1. If the original current is \(I\), the initial illumination can be represented as proportional to \(I^2\).
2. Given that the current decreases by 20%, the new current is: \(I_{\text{new}} = I - 0.2I = 0.8I\)
3. The new illumination is proportional to: \((0.8I)^2 = 0.64I^2\)
4. The percentage change in illumination can be calculated as:

\(\text{Percentage Decrease} = \left(\frac{I^2 - 0.64I^2}{I^2}\right) \times 100\% = (1 - 0.64) \times 100\% = 0.36 \times 100\% = 36\%\)

Thus, the illumination of the lamp decreases by 36%.

Therefore, the correct answer is \(36\%\).

Answer 2

The power dissipated in a resistive circuit is given by:

\[ P = I^2R. \]

Let the initial power be \( P_{\text{initial}} = I_{\text{initial}}^2 R \).

If the current drops by 20%, the new current \( I_{\text{final}} \) is:

\[ I_{\text{final}} = 0.8 I_{\text{initial}}. \]

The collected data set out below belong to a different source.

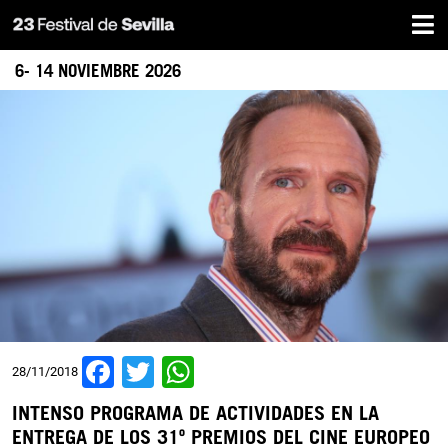
Inicio
Pasar
al
contenido
6- 14 NOVIEMBRE 2026
principal
Facebook
Twitter
WhatsApp
28/11/2018
INTENSO PROGRAMA DE ACTIVIDADES EN LA
ENTREGA DE LOS 31º PREMIOS DEL CINE EUROPEO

The new power \( P_{\text{final}} \) is:

\[ P_{\text{final}} = I_{\text{final}}^2 R = (0.8 I_{\text{initial}})^2 R = 0.64 I_{\text{initial}}^2 R. \]

The percentage change in power is:

\[ \frac{P_{\text{initial}} - P_{\text{final}}}{P_{\text{initial}}} \times 100 = (1 - 0.64) \times 100 = 36\%. \]

Thus, the illumination decreases by:

\[ 36\%. \]